Prof Martin Green, the chief executive of Care England, welcomed the promise of “new procedures” to allow loved ones to say goodbye, but noted that it would not be practical in many settings.
“If that is going to be developed, that is great,” he said. “It will be easier to do in some settings than others. Some sites will have to make the decision about whether there is a risk to others in the home. If they provide much higher levels of PPE, that should make it possible.”
Speaking at the daily Downing Street press conference, Hancock said the revised guidelines had been drawn up with Public Health England and the care sector “so we can limit the risk of infection while, wherever possible, giving people’s closest loved ones the chance to say goodbye”.
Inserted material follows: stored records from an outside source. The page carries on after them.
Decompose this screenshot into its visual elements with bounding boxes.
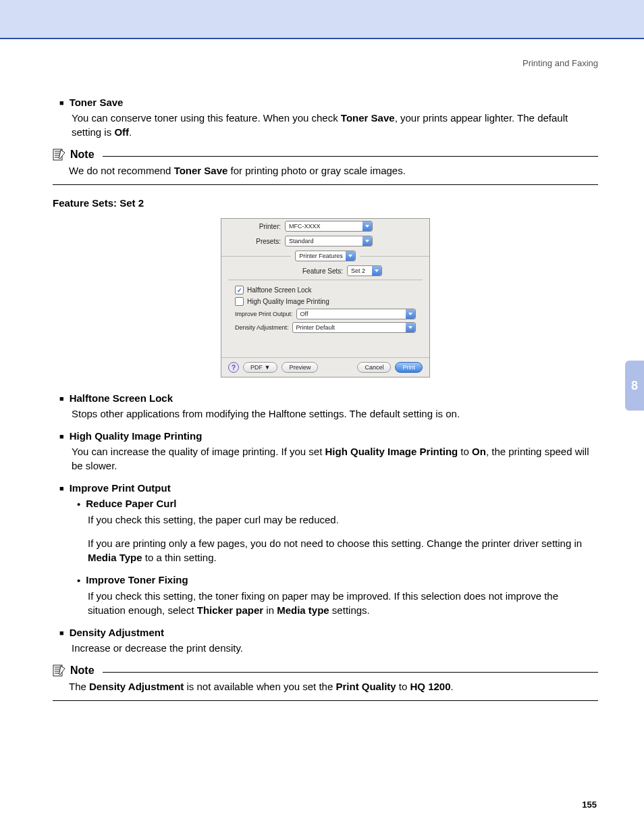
item-title: Toner Save (70, 97, 124, 108)
improve-output-label: Improve Print Output: (235, 311, 293, 317)
subitem-title: Improve Toner Fixing (86, 574, 188, 586)
checkbox-halftone[interactable]: ✓ Halftone Screen Lock (235, 284, 416, 296)
note-icon (53, 149, 66, 161)
body-text: Stops other applications from modifying … (72, 407, 598, 421)
body-text: Increase or decrease the print density. (72, 641, 598, 655)
note-rule (103, 672, 598, 673)
density-adjust-label: Density Adjustment: (235, 324, 289, 331)
subitem-toner-fixing: Improve Toner Fixing (77, 574, 598, 586)
improve-output-select[interactable]: Off (296, 309, 416, 319)
chevron-down-icon (372, 266, 381, 276)
item-toner-save: Toner Save (59, 97, 598, 108)
preview-button[interactable]: Preview (281, 362, 318, 373)
body-text: You can conserve toner using this featur… (72, 111, 598, 139)
feature-sets-label: Feature Sets: (302, 267, 343, 275)
item-title: Improve Print Output (70, 482, 171, 494)
pane-select[interactable]: Printer Features (295, 251, 356, 261)
note-icon (53, 664, 66, 677)
presets-select[interactable]: Standard (285, 236, 373, 246)
pdf-button[interactable]: PDF ▼ (243, 362, 277, 373)
cancel-button[interactable]: Cancel (357, 362, 391, 373)
feature-sets-select[interactable]: Set 2 (347, 265, 382, 276)
checkbox-icon: ✓ (235, 286, 244, 294)
print-button[interactable]: Print (395, 362, 423, 373)
page-top-banner (0, 0, 644, 39)
item-halftone: Halftone Screen Lock (59, 392, 598, 404)
item-title: High Quality Image Printing (70, 430, 203, 442)
printer-label: Printer: (228, 223, 281, 230)
note-rule (103, 156, 598, 157)
checkbox-hq-image[interactable]: High Quality Image Printing (235, 296, 416, 307)
checkbox-icon (235, 297, 244, 306)
subitem-reduce-curl: Reduce Paper Curl (77, 498, 598, 510)
print-dialog: Printer: MFC-XXXX Presets: Standard P (221, 218, 430, 377)
printer-select[interactable]: MFC-XXXX (285, 221, 373, 232)
chevron-down-icon (363, 221, 372, 231)
subitem-title: Reduce Paper Curl (86, 498, 176, 510)
density-adjust-select[interactable]: Printer Default (292, 322, 416, 333)
note-box: Note We do not recommend Toner Save for … (53, 149, 598, 185)
note-text: We do not recommend Toner Save for print… (69, 163, 598, 178)
item-title: Halftone Screen Lock (70, 392, 173, 404)
body-text: If you check this setting, the paper cur… (88, 513, 598, 527)
item-density: Density Adjustment (59, 627, 598, 638)
section-header: Printing and Faxing (53, 58, 598, 68)
body-text: You can increase the quality of image pr… (72, 444, 598, 473)
chevron-down-icon (363, 236, 372, 246)
chevron-down-icon (346, 251, 355, 261)
body-text: If you check this setting, the toner fix… (88, 589, 598, 617)
help-button[interactable]: ? (228, 362, 239, 373)
chevron-down-icon (406, 309, 415, 319)
item-title: Density Adjustment (70, 627, 164, 638)
note-label: Note (70, 664, 95, 677)
presets-label: Presets: (228, 238, 281, 245)
page-number: 155 (582, 800, 597, 810)
note-text: The Density Adjustment is not available … (69, 679, 598, 694)
feature-sets-heading: Feature Sets: Set 2 (53, 197, 598, 209)
body-text: If you are printing only a few pages, yo… (88, 536, 598, 565)
note-box: Note The Density Adjustment is not avail… (53, 664, 598, 701)
item-hq-image: High Quality Image Printing (59, 430, 598, 442)
note-label: Note (70, 149, 95, 161)
item-improve-output: Improve Print Output (59, 482, 598, 494)
chevron-down-icon (406, 323, 415, 332)
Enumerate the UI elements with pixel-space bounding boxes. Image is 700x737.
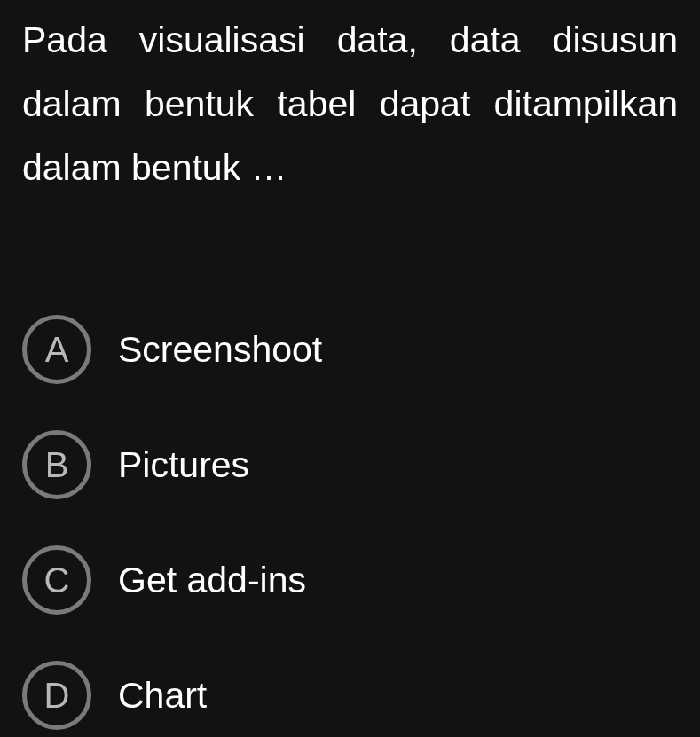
- option-c[interactable]: C Get add-ins: [22, 545, 678, 615]
- options-container: A Screenshoot B Pictures C Get add-ins D…: [22, 315, 678, 730]
- option-letter-a: A: [22, 315, 91, 384]
- option-text-d: Chart: [118, 675, 207, 717]
- option-letter-b: B: [22, 430, 91, 499]
- option-a[interactable]: A Screenshoot: [22, 315, 678, 384]
- option-text-c: Get add-ins: [118, 560, 306, 601]
- option-text-a: Screenshoot: [118, 329, 322, 371]
- option-b[interactable]: B Pictures: [22, 430, 678, 499]
- option-letter-c: C: [22, 545, 91, 615]
- option-letter-d: D: [22, 661, 91, 730]
- question-text: Pada visualisasi data, data disusun dala…: [22, 9, 678, 200]
- option-text-b: Pictures: [118, 444, 249, 486]
- option-d[interactable]: D Chart: [22, 661, 678, 730]
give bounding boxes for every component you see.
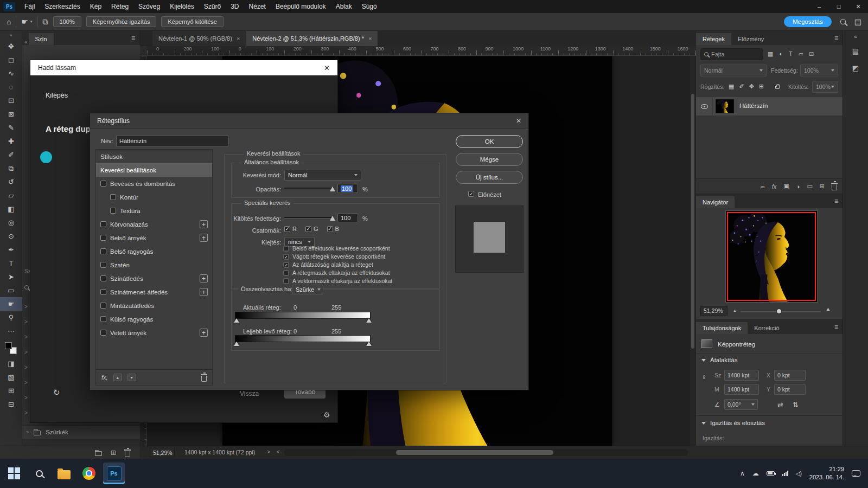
menu-item[interactable]: Szöveg <box>133 0 165 13</box>
below-layer-gradient[interactable] <box>235 335 371 347</box>
x-field[interactable]: 0 kpt <box>774 370 806 381</box>
pen-tool[interactable]: ✒ <box>0 243 22 256</box>
delete-icon[interactable] <box>125 451 130 457</box>
network-icon[interactable] <box>782 471 788 476</box>
horizontal-scrollbar-thumb[interactable] <box>396 450 553 455</box>
menu-item[interactable]: Kép <box>85 0 106 13</box>
menu-item[interactable]: Beépülő modulok <box>271 0 331 13</box>
blend-option-checkbox[interactable] <box>284 254 289 259</box>
foreground-color-swatch[interactable] <box>5 342 12 349</box>
clock[interactable]: 21:29 2023. 06. 14. <box>809 465 844 482</box>
style-checkbox[interactable] <box>100 316 106 322</box>
history-brush-tool[interactable]: ↺ <box>0 175 22 189</box>
tab-szin[interactable]: Szín <box>29 33 54 45</box>
width-field[interactable]: 1400 kpt <box>724 370 759 381</box>
style-list-item[interactable]: Stílusok <box>96 150 212 163</box>
tab-navigator[interactable]: Navigátor <box>696 196 735 208</box>
new-layer-icon[interactable]: ⊞ <box>820 183 825 190</box>
menu-item[interactable]: 3D <box>226 0 244 13</box>
dodge-tool[interactable]: ⊙ <box>0 229 22 243</box>
collapsed-panel-chevron[interactable]: > <box>24 410 28 416</box>
menu-item[interactable]: Súgó <box>357 0 382 13</box>
panel-menu-icon[interactable]: ≡ <box>834 34 838 42</box>
layer-style-titlebar[interactable]: Rétegstílus ✕ <box>90 113 528 129</box>
channel-toggle[interactable]: G <box>305 226 318 232</box>
filter-smart-objects-icon[interactable]: ⊡ <box>809 50 814 57</box>
edit-toolbar-icon[interactable]: ⋯ <box>0 324 22 338</box>
style-list-item[interactable]: Keverési beállítások <box>96 163 212 177</box>
style-list-item[interactable]: Körvonalazás <box>96 217 212 231</box>
style-list-item[interactable]: Belső árnyék <box>96 231 212 245</box>
collapsed-panel-chevron[interactable]: > <box>24 334 28 340</box>
blend-if-select[interactable]: Szürke <box>292 285 323 294</box>
search-icon[interactable] <box>840 19 846 24</box>
blend-option-checkbox[interactable] <box>284 278 289 284</box>
gradient-thumb-right[interactable] <box>366 342 372 346</box>
arrange-windows-icon[interactable]: ⧉ <box>43 17 48 27</box>
lock-artboard-icon[interactable]: ⊞ <box>759 83 764 90</box>
filter-pixel-layers-icon[interactable]: ▦ <box>768 50 773 57</box>
style-checkbox[interactable] <box>100 275 106 281</box>
section-chevron-icon[interactable] <box>701 422 706 425</box>
panel-tab[interactable]: Tulajdonságok <box>696 322 748 334</box>
panel-tab[interactable]: Korrekció <box>748 322 786 334</box>
gradient-thumb-left[interactable] <box>234 318 239 323</box>
close-button[interactable]: ✕ <box>848 0 868 13</box>
dock-icon-2[interactable]: ⊟ <box>0 397 22 411</box>
expand-dock-chevron[interactable]: « <box>843 34 868 40</box>
style-list-item[interactable]: Textúra <box>96 204 212 217</box>
style-checkbox[interactable] <box>100 221 106 227</box>
status-zoom-field[interactable]: 51,29% <box>150 448 175 457</box>
blend-option-row[interactable]: Vágott rétegek keverése csoportként <box>283 253 392 260</box>
zoom-out-icon[interactable]: ▲ <box>733 309 737 312</box>
hand-tool[interactable]: ☛ <box>0 297 22 311</box>
style-list-item[interactable]: Bevésés és domborítás <box>96 177 212 190</box>
minimize-button[interactable]: – <box>809 0 829 13</box>
adjustment-layer-icon[interactable]: ◑ <box>796 183 800 190</box>
slider-thumb[interactable] <box>330 187 335 191</box>
style-checkbox[interactable] <box>100 262 106 268</box>
blend-option-row[interactable]: A vektormaszk eltakarja az effektusokat <box>283 277 392 285</box>
layer-fill-select[interactable]: 100% <box>812 81 838 93</box>
blend-mode-select[interactable]: Normál <box>284 170 361 181</box>
screen-mode-icon[interactable]: ▧ <box>0 370 22 384</box>
style-list-item[interactable]: Szatén <box>96 258 212 272</box>
add-effect-button[interactable] <box>200 288 208 296</box>
zoom-tool[interactable]: ⚲ <box>0 311 22 324</box>
layer-opacity-select[interactable]: 100% <box>800 65 838 76</box>
panel-tab[interactable]: Rétegek <box>696 33 731 45</box>
opacity-slider[interactable] <box>284 183 334 192</box>
lock-position-icon[interactable]: ✥ <box>749 83 754 90</box>
panel-menu-icon[interactable]: ≡ <box>834 197 838 205</box>
layer-filter-box[interactable]: Fajta <box>700 48 763 60</box>
collapsed-panel-chevron[interactable]: > <box>24 349 28 355</box>
close-icon[interactable]: ✕ <box>324 64 330 72</box>
add-effect-button[interactable] <box>200 234 208 242</box>
collapsed-panel-chevron[interactable]: > <box>24 319 28 325</box>
crop-tool[interactable]: ⊡ <box>0 94 22 107</box>
panel-menu-icon[interactable]: ≡ <box>834 323 838 331</box>
tray-chevron-icon[interactable]: ∧ <box>740 470 745 477</box>
new-style-button[interactable]: Új stílus... <box>456 171 523 184</box>
navigator-thumbnail[interactable] <box>725 210 818 303</box>
channel-checkbox[interactable] <box>284 226 290 232</box>
style-checkbox[interactable] <box>110 194 116 200</box>
battery-icon[interactable] <box>767 471 775 476</box>
style-checkbox[interactable] <box>100 181 106 187</box>
style-list-item[interactable]: Színátmenet-átfedés <box>96 285 212 299</box>
type-tool[interactable]: T <box>0 256 22 270</box>
channel-toggle[interactable]: B <box>327 226 339 232</box>
object-selection-tool[interactable]: ◌ <box>0 80 22 94</box>
link-dimensions-icon[interactable]: ∞ <box>701 375 708 380</box>
layer-name[interactable]: Háttérszín <box>739 102 768 109</box>
hand-tool-icon[interactable]: ☛ <box>21 17 28 26</box>
collapsed-panel-icon-2[interactable]: ◩ <box>852 64 859 72</box>
close-tab-icon[interactable]: × <box>237 35 240 42</box>
menu-item[interactable]: Nézet <box>244 0 271 13</box>
share-button[interactable]: Megosztás <box>784 16 832 27</box>
fill-opacity-field[interactable]: 100 <box>337 213 358 222</box>
maximize-button[interactable]: □ <box>829 0 848 13</box>
collapse-dock-chevron[interactable]: « <box>24 39 28 45</box>
lock-transparency-icon[interactable]: ▦ <box>729 83 734 90</box>
color-swatches[interactable] <box>4 342 17 355</box>
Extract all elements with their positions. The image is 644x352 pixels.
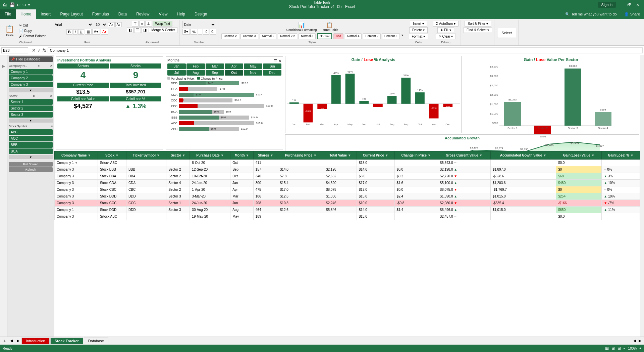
col-filter-glv[interactable]: ▼	[591, 153, 595, 157]
sector-clear-icon[interactable]: ✕	[50, 94, 53, 98]
table-row[interactable]: Company 1 Stock DDD DDD Sector 3 30-Aug-…	[55, 207, 640, 213]
decrease-decimal-button[interactable]: 0.	[210, 29, 216, 35]
scroll-left-btn[interactable]: ◀	[632, 338, 637, 344]
confirm-formula-button[interactable]: ✓	[37, 48, 41, 53]
vertical-scrollbar[interactable]	[640, 55, 644, 337]
percent3-style[interactable]: Percent 3	[382, 33, 400, 39]
month-aug[interactable]: Aug	[186, 70, 205, 76]
stock-filter-icon[interactable]: ≡	[51, 125, 53, 128]
col-ticker[interactable]: Ticker Symbol ▼	[126, 151, 166, 160]
align-right-button[interactable]: ◨	[142, 27, 148, 33]
cut-button[interactable]: ✂ Cut	[17, 23, 48, 28]
col-sector[interactable]: Sector ▼	[166, 151, 190, 160]
col-filter-shares[interactable]: ▼	[270, 153, 273, 157]
increase-decimal-button[interactable]: .0	[203, 29, 209, 35]
number-format-select[interactable]: Date	[182, 21, 216, 28]
comma3-style[interactable]: Comma 3	[240, 33, 258, 39]
table-row[interactable]: Company 3 Stock CCC CCC Sector 1 24-Jun-…	[55, 200, 640, 207]
stock-scroll-down[interactable]: ▼	[9, 155, 53, 159]
percent-button[interactable]: %	[191, 29, 197, 35]
bold-button[interactable]: B	[66, 29, 72, 35]
month-jul[interactable]: Jul	[167, 70, 186, 76]
sidebar-sector-1[interactable]: Sector 1	[9, 99, 53, 105]
sidebar-stock-bca[interactable]: BCA	[9, 148, 53, 154]
month-sep[interactable]: Sep	[206, 70, 224, 76]
bad-style[interactable]: Bad	[333, 33, 343, 39]
formula-content[interactable]	[48, 47, 643, 53]
table-row[interactable]: Company 3 Stock DBA DBA Sector 2 10-Oct-…	[55, 173, 640, 180]
sheet-nav-left[interactable]: ◀	[8, 338, 15, 344]
font-size-select[interactable]: 10	[94, 21, 107, 28]
col-filter-cp[interactable]: ▼	[385, 153, 388, 157]
col-gross-current[interactable]: Gross Current Value ▼	[438, 151, 490, 160]
tab-review[interactable]: Review	[131, 9, 154, 19]
table-row[interactable]: Company 3 Stock BBB BBB Sector 2 12-Sep-…	[55, 166, 640, 173]
col-accum-growth[interactable]: Accumulated Gowth Value ▼	[490, 151, 556, 160]
select-button[interactable]: Select	[497, 28, 516, 38]
format-painter-button[interactable]: 🖌 Format Painter	[17, 34, 48, 39]
tab-file[interactable]: File	[0, 9, 16, 19]
quick-access-redo[interactable]: ↪	[22, 2, 26, 7]
decrease-font-button[interactable]: A↓	[115, 22, 122, 27]
col-purchase-date[interactable]: Purchase Date ▼	[190, 151, 230, 160]
month-mar[interactable]: Mar	[206, 63, 224, 69]
align-top-button[interactable]: ⊤	[132, 21, 139, 27]
search-box[interactable]: 🔍 Tell me what you want to do	[562, 9, 620, 19]
quick-access-save[interactable]: 💾	[9, 2, 15, 7]
sheet-nav-right[interactable]: ▶	[15, 338, 21, 344]
clear-button[interactable]: ✕ Clear ▾	[436, 34, 456, 39]
wrap-text-button[interactable]: Wrap Text	[153, 21, 172, 27]
row-expand[interactable]: ▶	[1, 63, 6, 69]
scroll-right-btn[interactable]: ▶	[637, 338, 643, 344]
col-filter-stock[interactable]: ▼	[115, 153, 119, 157]
page-layout-btn[interactable]: ⊞	[611, 346, 615, 351]
col-filter-tv[interactable]: ▼	[348, 153, 351, 157]
insert-function-button[interactable]: fx	[43, 48, 46, 53]
company-clear-icon[interactable]: ✕	[50, 64, 53, 68]
quick-access-dropdown[interactable]: ▾	[28, 3, 30, 7]
col-gainlose-pct[interactable]: Gain(Lose) % ▼	[602, 151, 640, 160]
tab-view[interactable]: View	[154, 9, 172, 19]
currency-button[interactable]: $▾	[182, 29, 190, 35]
table-row[interactable]: Company 3 Srtock ABC 19-May-20 May 189 $…	[55, 213, 640, 220]
normal22-style[interactable]: Normal 2 2	[278, 33, 297, 39]
month-nov[interactable]: Nov	[244, 70, 262, 76]
sort-filter-button[interactable]: Sort & Filter ▾	[465, 21, 491, 27]
format-table-button[interactable]: 📋 Format Table	[319, 21, 340, 33]
comma-button[interactable]: ,	[198, 29, 202, 35]
paste-button[interactable]: 📋 Paste	[3, 24, 16, 38]
conditional-formatting-button[interactable]: 📊 Conditional Formatting	[285, 21, 319, 33]
tab-design[interactable]: Design	[190, 9, 212, 19]
format-button[interactable]: Format ▾	[409, 34, 428, 39]
font-color-button[interactable]: A▾	[101, 29, 108, 35]
refresh-button[interactable]: Refresh	[9, 167, 53, 172]
page-break-btn[interactable]: ⊟	[618, 346, 621, 351]
delete-button[interactable]: Delete ▾	[409, 27, 428, 33]
tab-help[interactable]: Help	[172, 9, 190, 19]
cancel-formula-button[interactable]: ✕	[32, 48, 36, 53]
month-may[interactable]: May	[244, 63, 262, 69]
month-jan[interactable]: Jan	[167, 63, 186, 69]
col-shares[interactable]: Shares ▼	[253, 151, 278, 160]
table-row[interactable]: Company 3 Stock DDD DDD Sector 3 3-Mar-2…	[55, 193, 640, 200]
tab-stock-tracker[interactable]: Stock Tracker	[50, 338, 83, 344]
normal2-style[interactable]: Normal 2	[260, 33, 277, 39]
sector-filter-icon[interactable]: ≡	[33, 94, 35, 98]
increase-font-button[interactable]: A↑	[108, 22, 115, 27]
find-select-button[interactable]: Find & Select ▾	[464, 27, 492, 33]
data-table-area[interactable]: Company Name ▼ Stock ▼ Ticker Symbol ▼ S…	[54, 151, 640, 337]
align-center-button[interactable]: ☰	[134, 27, 141, 33]
col-current-price[interactable]: Current Price ▼	[357, 151, 394, 160]
insert-button[interactable]: Insert ▾	[410, 21, 427, 27]
col-purchasing-price[interactable]: Purchasing Price ▼	[278, 151, 324, 160]
month-oct[interactable]: Oct	[225, 70, 243, 76]
month-apr[interactable]: Apr	[225, 63, 243, 69]
normal-view-btn[interactable]: ▦	[605, 346, 609, 351]
copy-button[interactable]: 📄 Copy	[17, 28, 48, 33]
sidebar-stock-acc[interactable]: ACC	[9, 136, 53, 141]
normal3-style[interactable]: Normal 3	[299, 33, 316, 39]
month-jun[interactable]: Jun	[263, 63, 281, 69]
sidebar-company-2[interactable]: Company 2	[9, 75, 53, 81]
tab-home[interactable]: Home	[16, 9, 36, 19]
sidebar-company-1[interactable]: Company 1	[9, 69, 53, 75]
The new guidelines relate only to care homes. For hospitals, existing NHS England guidance, last updated a week ago, says that during the pandemic, one immediate family member or carer can visit if the person “is receiving end-of-life care”, a category which includes patients who are critically ill with the coronavirus.
The health secretary used the press conference to repeatedly praise carers for the role they had played in the crisis and showed a carers’ badge, intended to provide the same discounts and advantages given by some businesses to NHS staff.
He praised the work of care home staff in providing occupants with “dignity at end of lives”, but said this work had been hampered by the coronavirus. Hancock said this would be changed so that, “wherever possible”, loved ones could say goodbye.
“Wanting to be with someone you love at the end of their life is one of the deepest human instincts and it’s a moment that will be with you forever,” Hancock said. “Done right, it can help those left behind to cope and it brings comfort to those who are dying.
“Coronavirus, of course, has made this much more difficult, and I’ve been really moved and upset by some of the heartbreaking stories of people dying without a loved one nearby.”
Hancock cited the example of Ismail Mohamed Abdulwahab, a 13-year-old boy who died in hospital without any family members present.
“As a father of a 13-year-old myself, the reports of Ismail, dying aged 13 without a parent at his bedside, made me weep,” Hancock said.
Hancock also pledged an end to the occasional practice of older care home residents being categorised as a group as not requiring resuscitation, without consultation with their families.
He said: “We’re making it crystal clear that it is unacceptable for advanced care plans, including ‘do not attempt to resuscitate’ orders, to be applied in a blanket fashion to any group of people. This must always be a personalised process.”
The updated 34-page guidance for care homes stresses this message on mass do-not-resuscitate orders, also covering areas such as how to limit infection, caring for staff and funding options.